DAVIDE NICCOLINI | Il 3 marzo alle ore 21:00 e il 4 marzo alle ore 17:30 il teatro Era di Pontedera ha ospitato lo spettacolo I bei giorni di Aranjuez, opera scritta dall’austriaco Peter Handke, tra i più importanti drammaturghi contemporanei. L’intero spettacolo si svolge attorno al dialogo dei due protagonisti, interpretati da Giovanna Daddi e Dario Marconcini, che recitano insieme da oltre cinquant’anni e da altrettanto tempo sono una coppia nella vita.

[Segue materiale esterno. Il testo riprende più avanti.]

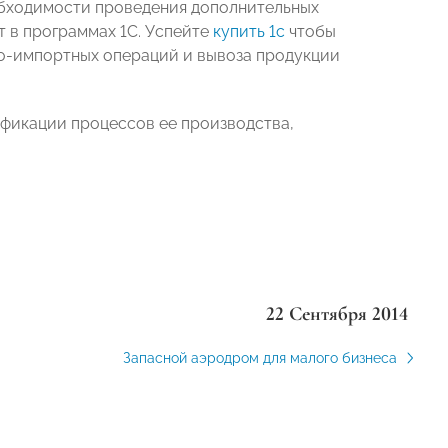
обходимости проведения дополнительных
 в программах 1С. Успейте
купить 1с
чтобы
тно-импортных операций и вывоза продукции
фикации процессов ее производства,
22 Сентября 2014
Запасной аэродром для малого бизнеса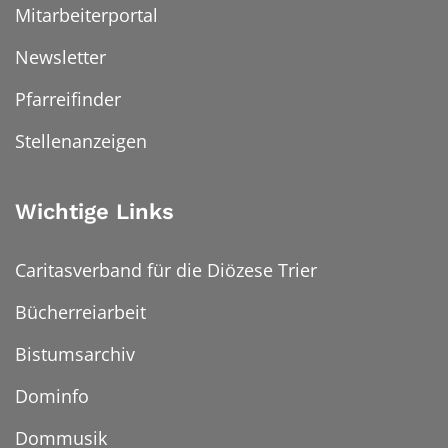
Mitarbeiterportal
Newsletter
Pfarreifinder
Stellenanzeigen
Wichtige Links
Caritasverband für die Diözese Trier
Bücherreiarbeit
Bistumsarchiv
Dominfo
Dommusik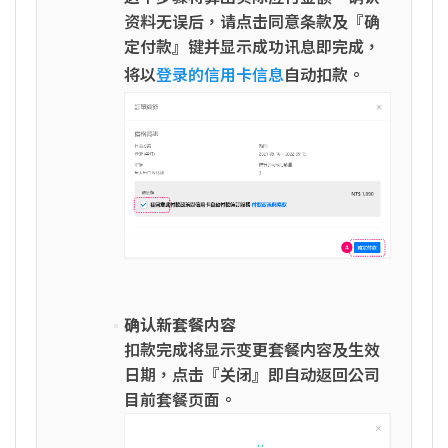
资料无误后，请点击同意条款及『确
定付款』键并显示成功讯息即完成，
将以
登录的信用卡信息
自动扣款。
确认新套餐内容
扣款完成将显示变更套餐内容及生效
日期，点击『关闭』即自动返回公司
目前套餐页面。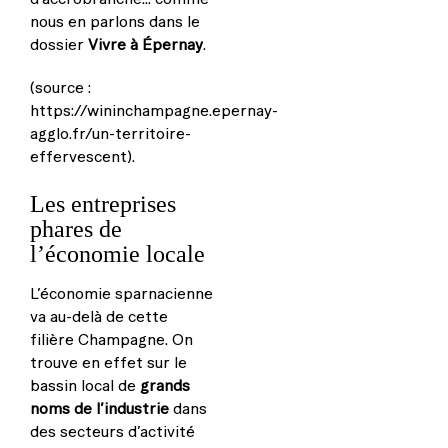
nous en parlons dans le
dossier
Vivre à Épernay
.
(source :
https://wininchampagne.epernay-
agglo.fr/un-territoire-
effervescent).
Les entreprises
phares de
l’économie locale
L’économie sparnacienne
va au-delà de cette
filière Champagne. On
trouve en effet sur le
bassin local de
grands
noms de l’industrie
dans
des secteurs d’activité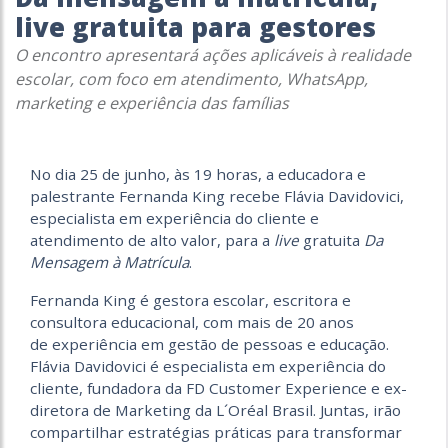
live gratuita para gestores
O encontro apresentará ações aplicáveis à realidade
escolar, com foco em atendimento, WhatsApp,
marketing e experiência das famílias
No dia 25 de junho, às 19 horas, a educadora e
palestrante Fernanda King recebe Flávia
Davidovici,
especialista em experiência do cliente e
atendimento de alto valor, para a
live
gratuita
Da
Mensagem à Matrícula
.
Fernanda King é gestora escolar, escritora e
consultora educacional, com mais de 20 anos
de
experiência em gestão de pessoas e educação.
Flávia Davidovici é especialista em
experiência do
cliente, fundadora da FD Customer Experience e ex-
diretora de Marketing da
L´Oréal Brasil. Juntas, irão
compartilhar estratégias práticas para transformar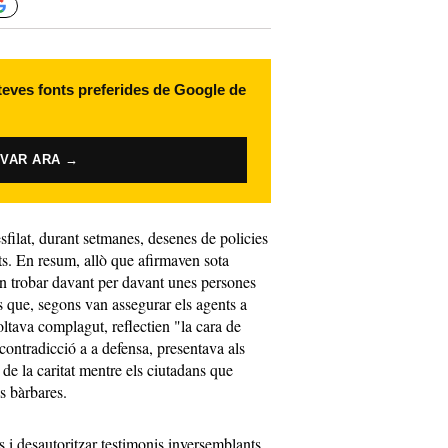
 teves fonts preferides de Google de
IVAR ARA →
filat, durant setmanes, desenes de policies
ats. En resum, allò que afirmaven sota
an trobar davant per davant unes persones
 que, segons van assegurar els agents a
ltava complagut, reflectien "la cara de
e contradicció a a defensa, presentava als
de la caritat mentre els ciutadans que
s bàrbares.
s i desautoritzar testimonis inversemblants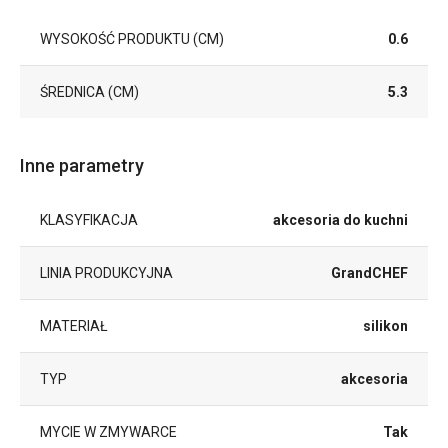
WYSOKOŚĆ PRODUKTU (CM)
0.6
ŚREDNICA (CM)
5.3
Inne parametry
KLASYFIKACJA
akcesoria do kuchni
LINIA PRODUKCYJNA
GrandCHEF
MATERIAŁ
silikon
TYP
akcesoria
MYCIE W ZMYWARCE
Tak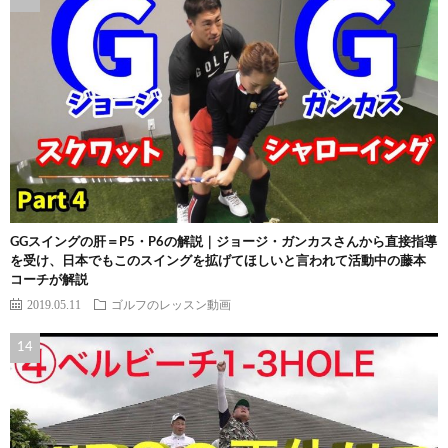
GGスイングの肝＝P5・P6の解説｜ジョージ・ガンカスさんから直接指導
を受け、日本でもこのスイングを拡げてほしいと言われて活動中の藤本
コーチが解説
2019.05.11
ゴルフのレッスン動画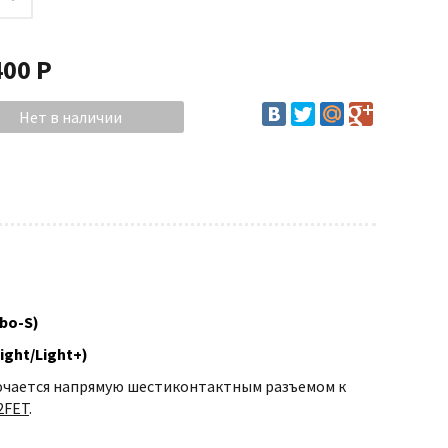
400 Р
rbo-S)
ght/Light+)
лючается напрямую шестиконтактным разъемом к
2FET
.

Anche se essenziali, il fondale della scena e le luci riuscivano a creare un’atmosfera intima e raccolta. All’inizio uno sfondo rappresenta “La signora in giardino” di Monet: si ascoltano cinguettii e fruscii di foglie leggere in sottofondo, musiche che travolgono l’anima, che fanno subito pensare ad un contesto caldo ed estivo. Sopraggiunge il buio e entrano i due protagonisti, che siedono ad un tavolo posto obliquamente rispetto al pubblico. Sono in campagna, in un giardino evocato dalle descrizioni dei due signori: gli spettatori riescono a vedere chiaramente l’ambiente come se fosse veramente sul palcoscenico, ora gli alberi, ora i frutti e gli animaletti di cui possiamo udire i versi. Dietro di loro viene proiettata un’intensa luce gialla, ripresa dai quadri di Gauguin, che mette in forte controluce i protagonisti, di cui possiamo notare le differenti siluette: dolce, quella della donna, più marcata quella dell’uomo. Il tavolo posto al centro della scena non ha solo un significato denotativo, bensì lo possiamo connotare come distanziatore tra i due, che sembrano non volersi mai avvicinare troppo con il corpo. Su di esso delle mele, forse delle allegorie riferite ai frutti mitologici dell’Olimpo. Non conosciamo chi siano i due interlocutori, forse due amici, forse due amanti, o ancora degli sconosciuti.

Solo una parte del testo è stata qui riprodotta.